*** Opening Extracted information ***

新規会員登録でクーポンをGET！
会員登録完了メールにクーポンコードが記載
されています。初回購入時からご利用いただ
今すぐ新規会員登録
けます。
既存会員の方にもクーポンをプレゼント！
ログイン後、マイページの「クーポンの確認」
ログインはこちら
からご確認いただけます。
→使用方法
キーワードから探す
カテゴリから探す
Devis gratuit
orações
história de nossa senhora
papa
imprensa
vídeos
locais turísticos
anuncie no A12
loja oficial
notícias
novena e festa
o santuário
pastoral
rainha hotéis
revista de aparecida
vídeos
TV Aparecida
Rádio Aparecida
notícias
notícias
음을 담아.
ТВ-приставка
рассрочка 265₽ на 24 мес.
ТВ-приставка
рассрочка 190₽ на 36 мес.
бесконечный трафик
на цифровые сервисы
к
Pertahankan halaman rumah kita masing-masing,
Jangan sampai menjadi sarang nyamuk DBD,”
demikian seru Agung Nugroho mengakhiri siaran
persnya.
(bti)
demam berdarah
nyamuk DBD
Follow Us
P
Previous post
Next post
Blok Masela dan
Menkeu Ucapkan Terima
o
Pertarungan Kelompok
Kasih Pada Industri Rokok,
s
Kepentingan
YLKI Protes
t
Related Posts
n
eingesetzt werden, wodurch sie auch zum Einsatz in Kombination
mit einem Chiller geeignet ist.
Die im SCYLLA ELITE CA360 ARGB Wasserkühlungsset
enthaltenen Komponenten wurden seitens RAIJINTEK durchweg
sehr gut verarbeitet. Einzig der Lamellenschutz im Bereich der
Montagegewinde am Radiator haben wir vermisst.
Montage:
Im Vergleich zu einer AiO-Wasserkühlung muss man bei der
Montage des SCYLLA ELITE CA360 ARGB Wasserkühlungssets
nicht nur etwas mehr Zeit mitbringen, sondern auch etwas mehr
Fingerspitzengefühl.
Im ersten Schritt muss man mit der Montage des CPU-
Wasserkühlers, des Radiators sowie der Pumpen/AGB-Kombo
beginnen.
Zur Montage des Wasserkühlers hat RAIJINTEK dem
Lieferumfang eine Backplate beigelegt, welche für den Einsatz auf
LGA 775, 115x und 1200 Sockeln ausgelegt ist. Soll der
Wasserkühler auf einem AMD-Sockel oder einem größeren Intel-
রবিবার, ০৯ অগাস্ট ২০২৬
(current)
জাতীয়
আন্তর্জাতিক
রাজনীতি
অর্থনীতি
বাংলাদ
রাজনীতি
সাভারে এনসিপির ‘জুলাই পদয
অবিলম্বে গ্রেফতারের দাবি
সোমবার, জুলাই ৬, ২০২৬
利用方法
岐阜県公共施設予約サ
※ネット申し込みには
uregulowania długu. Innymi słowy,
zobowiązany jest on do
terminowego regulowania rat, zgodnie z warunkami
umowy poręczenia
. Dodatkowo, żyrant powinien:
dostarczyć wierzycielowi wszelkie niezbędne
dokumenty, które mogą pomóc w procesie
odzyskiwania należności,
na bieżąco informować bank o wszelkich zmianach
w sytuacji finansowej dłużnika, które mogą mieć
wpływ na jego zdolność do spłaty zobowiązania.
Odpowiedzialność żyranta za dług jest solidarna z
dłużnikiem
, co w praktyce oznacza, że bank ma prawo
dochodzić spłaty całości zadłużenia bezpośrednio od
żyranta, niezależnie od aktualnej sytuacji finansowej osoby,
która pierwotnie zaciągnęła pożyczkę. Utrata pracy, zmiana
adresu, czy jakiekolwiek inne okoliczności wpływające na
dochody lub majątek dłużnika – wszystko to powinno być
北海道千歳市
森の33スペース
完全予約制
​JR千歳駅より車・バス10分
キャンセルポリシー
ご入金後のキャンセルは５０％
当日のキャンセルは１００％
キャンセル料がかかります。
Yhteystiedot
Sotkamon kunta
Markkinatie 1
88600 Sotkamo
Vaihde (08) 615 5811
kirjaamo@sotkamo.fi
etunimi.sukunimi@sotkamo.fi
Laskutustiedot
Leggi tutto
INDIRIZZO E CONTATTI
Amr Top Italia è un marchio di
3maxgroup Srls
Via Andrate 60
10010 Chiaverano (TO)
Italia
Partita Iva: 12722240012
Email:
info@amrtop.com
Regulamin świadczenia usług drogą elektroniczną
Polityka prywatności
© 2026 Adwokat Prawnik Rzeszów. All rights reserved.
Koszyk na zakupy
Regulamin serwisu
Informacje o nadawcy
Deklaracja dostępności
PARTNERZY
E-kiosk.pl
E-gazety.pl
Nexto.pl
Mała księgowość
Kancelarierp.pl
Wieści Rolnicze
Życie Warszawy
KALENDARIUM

*** Closing Extracted information ***

Work instruction: Retype each record in full, please.

Response to this task:
新規会員登録でクーポンをGET！
会員登録完了メールにクーポンコードが記載
されています。初回購入時からご利用いただ
今すぐ新規会員登録
けます。
既存会員の方にもクーポンをプレゼント！
ログイン後、マイページの「クーポンの確認」
ログインはこちら
からご確認いただけます。
→使用方法
キーワードから探す
カテゴリから探す
Devis gratuit
orações
história de nossa senhora
papa
imprensa
vídeos
locais turísticos
anuncie no A12
loja oficial
notícias
novena e festa
o santuário
pastoral
rainha hotéis
revista de aparecida
vídeos
TV Aparecida
Rádio Aparecida
notícias
notícias
음을 담아.
ТВ-приставка
рассрочка 265₽ на 24 мес.
ТВ-приставка
рассрочка 190₽ на 36 мес.
бесконечный трафик
на цифровые сервисы
к
Pertahankan halaman rumah kita masing-masing,
Jangan sampai menjadi sarang nyamuk DBD,”
demikian seru Agung Nugroho mengakhiri siaran
persnya.
(bti)
demam berdarah
nyamuk DBD
Follow Us
P
Previous post
Next post
Blok Masela dan
Menkeu Ucapkan Terima
o
Pertarungan Kelompok
Kasih Pada Industri Rokok,
s
Kepentingan
YLKI Protes
t
Related Posts
n
eingesetzt werden, wodurch sie auch zum Einsatz in Kombination
mit einem Chiller geeignet ist.
Die im SCYLLA ELITE CA360 ARGB Wasserkühlungsset
enthaltenen Komponenten wurden seitens RAIJINTEK durchweg
sehr gut verarbeitet. Einzig der Lamellenschutz im Bereich der
Montagegewinde am Radiator haben wir vermisst.
Montage:
Im Vergleich zu einer AiO-Wasserkühlung muss man bei der
Montage des SCYLLA ELITE CA360 ARGB Wasserkühlungssets
nicht nur etwas mehr Zeit mitbringen, sondern auch etwas mehr
Fingerspitzengefühl.
Im ersten Schritt muss man mit der Montage des CPU-
Wasserkühlers, des Radiators sowie der Pumpen/AGB-Kombo
beginnen.
Zur Montage des Wasserkühlers hat RAIJINTEK dem
Lieferumfang eine Backplate beigelegt, welche für den Einsatz auf
LGA 775, 115x und 1200 Sockeln ausgelegt ist. Soll der
Wasserkühler auf einem AMD-Sockel oder einem größeren Intel-
রবিবার, ০৯ অগাস্ট ২০২৬
(current)
জাতীয়
আন্তর্জাতিক
রাজনীতি
অর্থনীতি
বাংলাদ
রাজনীতি
সাভারে এনসিপির ‘জুলাই পদয
অবিলম্বে গ্রেফতারের দাবি
সোমবার, জুলাই ৬, ২০২৬
利用方法
岐阜県公共施設予約サ
※ネット申し込みには
uregulowania długu. Innymi słowy,
zobowiązany jest on do
terminowego regulowania rat, zgodnie z warunkami
umowy poręczenia
. Dodatkowo, żyrant powinien:
dostarczyć wierzycielowi wszelkie niezbędne
dokumenty, które mogą pomóc w procesie
odzyskiwania należności,
na bieżąco informować bank o wszelkich zmianach
w sytuacji finansowej dłużnika, które mogą mieć
wpływ na jego zdolność do spłaty zobowiązania.
Odpowiedzialność żyranta za dług jest solidarna z
dłużnikiem
, co w praktyce oznacza, że bank ma prawo
dochodzić spłaty całości zadłużenia bezpośrednio od
żyranta, niezależnie od aktualnej sytuacji finansowej osoby,
która pierwotnie zaciągnęła pożyczkę. Utrata pracy, zmiana
adresu, czy jakiekolwiek inne okoliczności wpływające na
dochody lub majątek dłużnika – wszystko to powinno być
北海道千歳市
森の33スペース
完全予約制
​JR千歳駅より車・バス10分
キャンセルポリシー
ご入金後のキャンセルは５０％
当日のキャンセルは１００％
キャンセル料がかかります。
Yhteystiedot
Sotkamon kunta
Markkinatie 1
88600 Sotkamo
Vaihde (08) 615 5811
kirjaamo@sotkamo.fi
etunimi.sukunimi@sotkamo.fi
Laskutustiedot
Leggi tutto
INDIRIZZO E CONTATTI
Amr Top Italia è un marchio di
3maxgroup Srls
Via Andrate 60
10010 Chiaverano (TO)
Italia
Partita Iva: 12722240012
Email:
info@amrtop.com
Regulamin świadczenia usług drogą elektroniczną
Polityka prywatności
© 2026 Adwokat Prawnik Rzeszów. All rights reserved.
Koszyk na zakupy
Regulamin serwisu
Informacje o nadawcy
Deklaracja dostępności
PARTNERZY
E-kiosk.pl
E-gazety.pl
Nexto.pl
Mała księgowość
Kancelarierp.pl
Wieści Rolnicze
Życie Warszawy
KALENDARIUM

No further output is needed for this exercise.